A RARE opportunity to look inside one of Tavistock’s grandest late 18th century homes was held recently.
A total of 37 people visited Mount Tavy House on August 31 to take a close look inside the historic building.
Tavistock Heritage Trust, in collaboration with Mount Kelly School, held the special open day where local experts spoke about the building’s history and architecture.
Originally built for the Carpenter family, owners of the large Taviton estate, the property had a number of interesting owners and tenants when the Carpenters moved away in 1881.
During the First World War the house was used as a neurological hospital treating up to 1,000 patients until its closure in 1919. On the death of the then owner, in 1928, the estate was divided.
In 1930 when Captain Robert Geoffrey Featherstonhaugh bought Mount Tavy House, he acquired the Georgian mansion with its magnificent countryside views.
On the ground floor of the house there were various rooms for family living and additional rooms such as a library and the billiards room.

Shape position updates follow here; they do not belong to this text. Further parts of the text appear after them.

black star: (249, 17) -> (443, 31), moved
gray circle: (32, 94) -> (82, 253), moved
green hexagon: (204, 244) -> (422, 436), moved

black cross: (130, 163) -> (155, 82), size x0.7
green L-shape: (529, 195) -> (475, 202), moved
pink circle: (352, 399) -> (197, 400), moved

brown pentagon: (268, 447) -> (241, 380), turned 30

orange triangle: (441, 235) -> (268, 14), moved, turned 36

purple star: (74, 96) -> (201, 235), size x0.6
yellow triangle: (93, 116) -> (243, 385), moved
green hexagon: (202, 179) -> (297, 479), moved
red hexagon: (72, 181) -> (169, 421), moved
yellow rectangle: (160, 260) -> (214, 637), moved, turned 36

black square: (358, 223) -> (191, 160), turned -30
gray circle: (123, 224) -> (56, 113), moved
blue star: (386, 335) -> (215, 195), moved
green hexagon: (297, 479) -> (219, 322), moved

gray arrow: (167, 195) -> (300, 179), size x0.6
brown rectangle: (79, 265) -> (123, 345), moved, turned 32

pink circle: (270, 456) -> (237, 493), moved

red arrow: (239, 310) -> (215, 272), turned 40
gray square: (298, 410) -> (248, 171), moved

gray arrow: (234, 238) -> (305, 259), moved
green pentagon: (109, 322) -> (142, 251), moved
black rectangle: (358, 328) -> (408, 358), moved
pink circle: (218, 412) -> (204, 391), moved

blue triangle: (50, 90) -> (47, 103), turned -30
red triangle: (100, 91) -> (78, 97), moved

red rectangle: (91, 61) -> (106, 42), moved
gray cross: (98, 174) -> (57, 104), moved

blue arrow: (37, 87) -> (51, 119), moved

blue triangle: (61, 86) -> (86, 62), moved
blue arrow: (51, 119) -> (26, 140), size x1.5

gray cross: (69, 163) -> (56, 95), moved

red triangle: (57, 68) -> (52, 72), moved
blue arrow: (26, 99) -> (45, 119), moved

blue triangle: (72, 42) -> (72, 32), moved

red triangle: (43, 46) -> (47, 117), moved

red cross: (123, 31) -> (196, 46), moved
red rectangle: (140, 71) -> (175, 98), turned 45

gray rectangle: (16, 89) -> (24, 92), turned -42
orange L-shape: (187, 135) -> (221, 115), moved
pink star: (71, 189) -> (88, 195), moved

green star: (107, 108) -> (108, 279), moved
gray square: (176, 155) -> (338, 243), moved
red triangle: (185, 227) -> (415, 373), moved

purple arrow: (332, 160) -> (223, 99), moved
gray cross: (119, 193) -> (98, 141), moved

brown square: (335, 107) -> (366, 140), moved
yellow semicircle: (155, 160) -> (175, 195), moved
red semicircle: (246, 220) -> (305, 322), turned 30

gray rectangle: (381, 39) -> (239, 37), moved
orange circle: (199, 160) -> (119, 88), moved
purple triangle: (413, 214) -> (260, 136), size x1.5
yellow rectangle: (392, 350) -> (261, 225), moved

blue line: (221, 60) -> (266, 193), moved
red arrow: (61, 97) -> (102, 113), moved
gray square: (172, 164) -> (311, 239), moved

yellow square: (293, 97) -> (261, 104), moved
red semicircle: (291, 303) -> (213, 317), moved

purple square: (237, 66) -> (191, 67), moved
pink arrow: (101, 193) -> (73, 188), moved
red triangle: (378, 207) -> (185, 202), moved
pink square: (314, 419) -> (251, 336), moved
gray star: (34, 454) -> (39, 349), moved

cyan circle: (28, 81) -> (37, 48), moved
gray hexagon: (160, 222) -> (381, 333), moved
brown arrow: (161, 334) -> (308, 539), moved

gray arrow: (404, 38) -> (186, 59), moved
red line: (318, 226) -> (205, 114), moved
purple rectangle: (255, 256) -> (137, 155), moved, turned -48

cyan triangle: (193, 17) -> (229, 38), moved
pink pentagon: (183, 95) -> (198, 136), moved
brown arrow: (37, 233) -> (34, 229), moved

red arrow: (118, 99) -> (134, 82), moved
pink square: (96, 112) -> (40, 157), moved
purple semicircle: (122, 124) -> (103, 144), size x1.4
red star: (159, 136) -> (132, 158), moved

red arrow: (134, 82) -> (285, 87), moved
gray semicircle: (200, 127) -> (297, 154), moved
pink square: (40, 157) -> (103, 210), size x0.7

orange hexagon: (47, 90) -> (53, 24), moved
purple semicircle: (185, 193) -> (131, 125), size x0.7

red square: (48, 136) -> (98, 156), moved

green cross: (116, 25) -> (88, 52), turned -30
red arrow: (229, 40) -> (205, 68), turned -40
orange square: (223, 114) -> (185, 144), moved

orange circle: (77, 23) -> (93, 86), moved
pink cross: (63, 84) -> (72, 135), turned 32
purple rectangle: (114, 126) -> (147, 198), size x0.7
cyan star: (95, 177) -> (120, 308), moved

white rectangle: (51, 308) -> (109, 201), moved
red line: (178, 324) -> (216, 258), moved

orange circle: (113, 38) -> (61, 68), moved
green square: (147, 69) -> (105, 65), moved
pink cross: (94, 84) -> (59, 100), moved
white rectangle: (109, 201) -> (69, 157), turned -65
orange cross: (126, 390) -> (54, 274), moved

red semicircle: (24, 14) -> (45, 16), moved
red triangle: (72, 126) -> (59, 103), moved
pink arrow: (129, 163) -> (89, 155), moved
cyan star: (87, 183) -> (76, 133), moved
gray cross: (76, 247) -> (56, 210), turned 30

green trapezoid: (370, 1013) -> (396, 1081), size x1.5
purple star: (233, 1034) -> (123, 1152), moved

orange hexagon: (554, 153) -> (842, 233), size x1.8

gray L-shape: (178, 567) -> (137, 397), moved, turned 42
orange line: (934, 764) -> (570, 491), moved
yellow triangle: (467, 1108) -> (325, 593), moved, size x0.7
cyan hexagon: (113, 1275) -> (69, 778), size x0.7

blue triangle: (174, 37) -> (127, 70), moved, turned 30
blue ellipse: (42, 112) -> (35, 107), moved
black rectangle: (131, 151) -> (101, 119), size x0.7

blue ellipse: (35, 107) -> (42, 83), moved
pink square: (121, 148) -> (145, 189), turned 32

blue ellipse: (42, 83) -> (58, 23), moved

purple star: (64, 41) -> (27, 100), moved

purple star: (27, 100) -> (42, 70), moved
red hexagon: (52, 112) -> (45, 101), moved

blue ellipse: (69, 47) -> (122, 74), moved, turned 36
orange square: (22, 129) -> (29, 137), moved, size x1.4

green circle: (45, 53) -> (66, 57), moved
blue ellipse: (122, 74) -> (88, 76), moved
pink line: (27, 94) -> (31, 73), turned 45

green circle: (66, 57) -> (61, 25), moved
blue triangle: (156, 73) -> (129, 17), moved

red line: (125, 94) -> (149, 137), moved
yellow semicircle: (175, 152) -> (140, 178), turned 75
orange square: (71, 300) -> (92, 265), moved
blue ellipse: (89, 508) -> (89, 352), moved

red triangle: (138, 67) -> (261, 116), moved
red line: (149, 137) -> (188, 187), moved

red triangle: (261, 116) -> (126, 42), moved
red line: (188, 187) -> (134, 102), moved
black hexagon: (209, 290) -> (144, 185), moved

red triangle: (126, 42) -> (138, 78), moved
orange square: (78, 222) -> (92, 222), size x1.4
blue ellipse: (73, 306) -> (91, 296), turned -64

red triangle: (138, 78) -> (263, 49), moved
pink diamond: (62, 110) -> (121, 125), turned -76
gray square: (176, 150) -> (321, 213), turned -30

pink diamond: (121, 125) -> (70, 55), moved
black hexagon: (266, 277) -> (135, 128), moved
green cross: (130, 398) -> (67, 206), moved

Three staircases led to 14 bedrooms. Elsewhere on the 42-acre estate were cottages, tennis courts, fish ponds and a swimming pool.
Featherstonhaugh sold the estate in 1934 and in 1940 the property was bought by a Plymouth-based school, originally founded in 1881, and became Mount House School upon the move to Tavistock.
In 2014 it merged with Kelly College to form Mount Kelly, a co-educational independent day and boarding school for pupils from three to 18 with approximately 600 pupils.
This event, organised by the Tavistock Heritage Trust, offered two sessions to view the house and grounds in the company of William May Somerville, an old boy of the school and current governor, and Sue Spackman, past chair of the Devon Historic Buildings Trust, who highlighted the historic features of the house.